JAKARTA - Lebih dari 1.000 orang yang terdiri dari kelompok mahasiswa dan buruh menggelar unjuk rasa dan pawai di Jakarta, Selasa (20/10), menolak Undang-Undang Cipta Kerja.
Mereka menuntut agar pemerintah membatalkan Omnibus Law dan menerbitkan peraturan pemerintah pengganti UU alias perpu. Unjuk rasa ini digelar bertepatan satu tahun masa pemerintahan Presiden Joko Widodo-Ma'ruf Amin. Sebelumnya, Menkopolhukam Mahfud MD mengeluarkan pernyataan yang isinya tidak melarang unjuk rasa menolak Omnibus Law, namun dia meminta pengunjuk rasa berhati-hati terhadap apa yang disebut "kemungkinan adanya penyusupan".
Dia meminta aparat polisi agar "memperlakukan semua pengunjuk rasa itu dengan humanis" dan "jangan membawa peluru tajam". Sekitar 10.000 aparat polisi dan TNI telah diturunkan untuk mengamankan unjuk rasa di wilayah Jakarta dan sekitarnya. Sebagian mereka menggelar demonstrasi di dekat patung kuda, tak jauh dari kawasan Monas, Jakarta, dan pengunjuk rasa lainnya mengawalinya dengan menggelar pawai di Jalan Salemba, Jakarta.
Di sejumlah kota besar lainnya, seperti Bandung, demonstrasi juga digelar oleh mahasiswa yang dimulai pada Selasa (20/10) siang. Sampai pukul 14.00 WIB, Selasa (20/10), sekelompok mahasiswa yang menyebut dirinya sebagai Badan Eksekutif Mahasiswa (BEM) Seluruh Indonesia (SI) dilaporkan tengah menggelar unjuk rasa di sekitar patung kuda, tidak jauh dari Tugu Monas, Jakarta. Aparat kepolisian memasang barikade di sekitar patung kuda sehingga para demonstran tidak dapat mendekati kompleks Istana Merdeka.
Apa isi tuntutan BEM SI dalam unjuk rasa?
Dalam aksinya, para mahasiswa - yang mengenakan jaket almamater masing-masing - bergantian berorasi yang isinya menolak Omnibus Law. Beberapa laporan menyebutkan sebagian mahasiswa telah membakar ban di lokasi unjuk rasa. "Kami tetap menyampaikan #MosiTidakPercaya kepada pemerintah dan wakil rakyat yang tidak berpihak pada kepentingan rakyat," kata Koordinator Pusat Aliansi BEM SI, Remy Hastian, melalui keterangan tertulis, dirilis BBC News Indonesia, Senin (19/10).
BEM SI, menurutnya, menyayangkan reaksi pemerintah dalam menanggapi tuntutan pengunjukrasa yang digelar sejak pengesahan UU Cipta Kerja pada 5 Oktober lalu.

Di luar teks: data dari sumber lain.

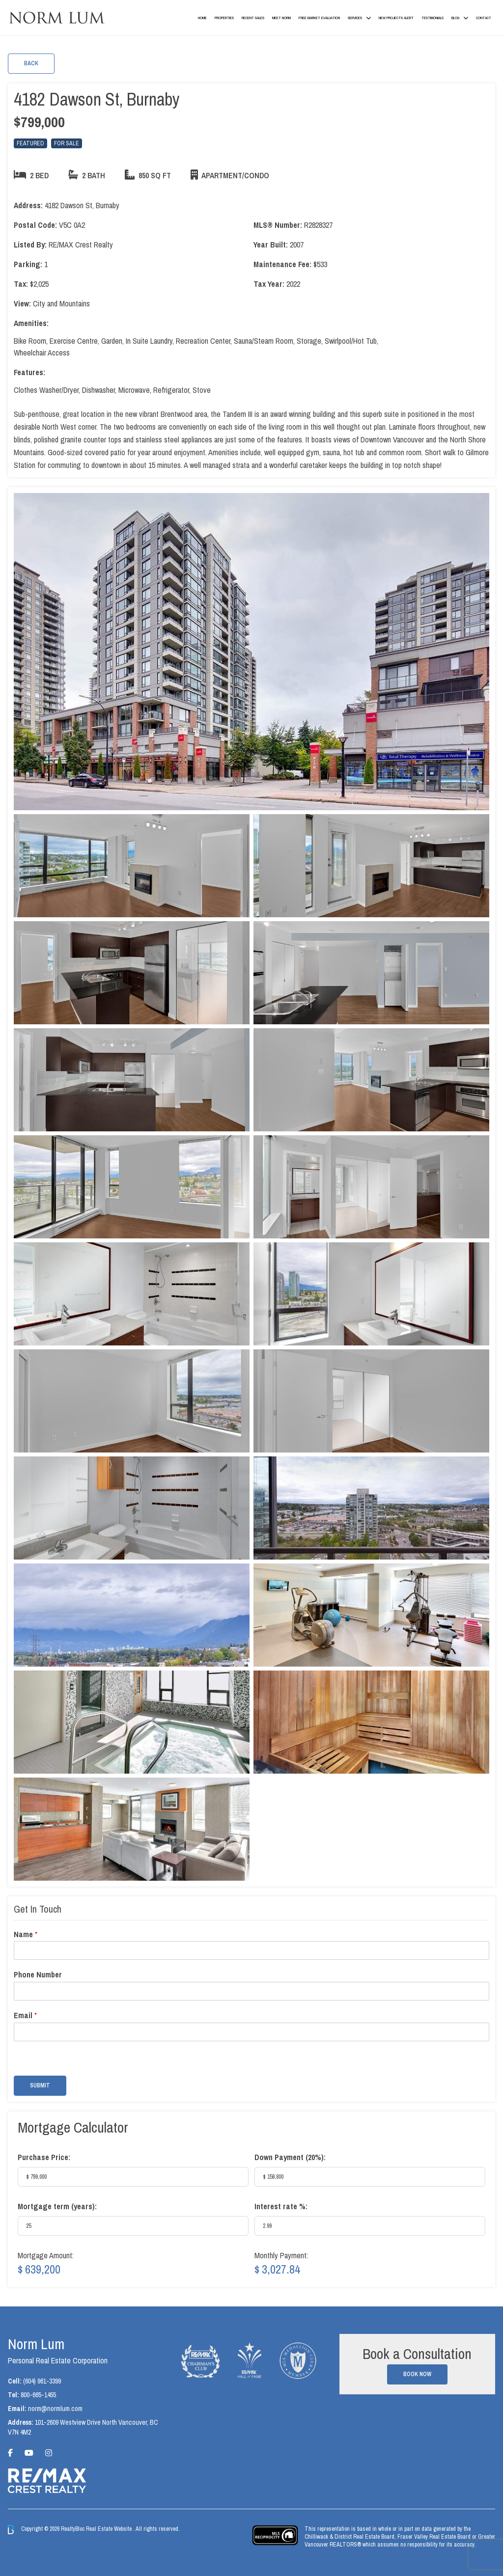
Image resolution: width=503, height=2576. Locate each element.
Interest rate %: (280, 2206)
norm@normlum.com (55, 2408)
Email (25, 2015)
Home (202, 17)
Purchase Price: (44, 2157)
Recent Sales (253, 17)
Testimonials (432, 17)
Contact (483, 17)
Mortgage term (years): (57, 2206)
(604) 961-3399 (42, 2381)
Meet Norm (281, 17)
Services (355, 17)
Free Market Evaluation (319, 17)
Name (25, 1934)
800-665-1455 (38, 2394)
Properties (224, 17)
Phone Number (38, 1975)
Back (31, 63)
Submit (40, 2085)
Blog (455, 17)
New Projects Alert (396, 17)
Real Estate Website (109, 2529)
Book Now (417, 2374)
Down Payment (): (290, 2157)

Dia mencontohkan sikap pemerintah dan DPR yang meminta masyarakat agar mengajukan judicial review ke Mahkamah Konstitusi. "Pemerintah justru menantang masyarakat untuk melakukan judicial review terhadap UU Cipta Kerja, padahal mereka bisa melakukan tindakan untuk mencabut undang-undang tersebut," katanya
'Ada penyusup yang ingin mencari martir'
Dalam keterangan melalui YouTube, Senin (19/10), Menteri Koordinator Bidang Politik, Hukum, dan Keamanan (Menko Polhukam) Mahfud MD mengingatkan agar mahasiswa berhati-hati kemungkinan adanya "penyusupan" dalam unjuk rasa. "Saya ingatkan bahwa bukan tidak mungkin di antara para pengunjuk rasa itu ada penyusup yang ingin mencari martir, mencari korban yang kemudian ditudingkan ke aparat," katanya.
Mahfud tidak menjelaskan secara detil tentang pernyataannya tersebut. Namun menurutnya "kemungkinan penyusupan" itu sudah diantisipasi aparat keamanan. Dalam video itu, Mahfud meminta agar aparat "mengedepankan sikap humanis" dan memperlakukan para demonstran "seperti saudara sendiri". Namun kepada "pengacau", polisi dimintanya bersikap tegas.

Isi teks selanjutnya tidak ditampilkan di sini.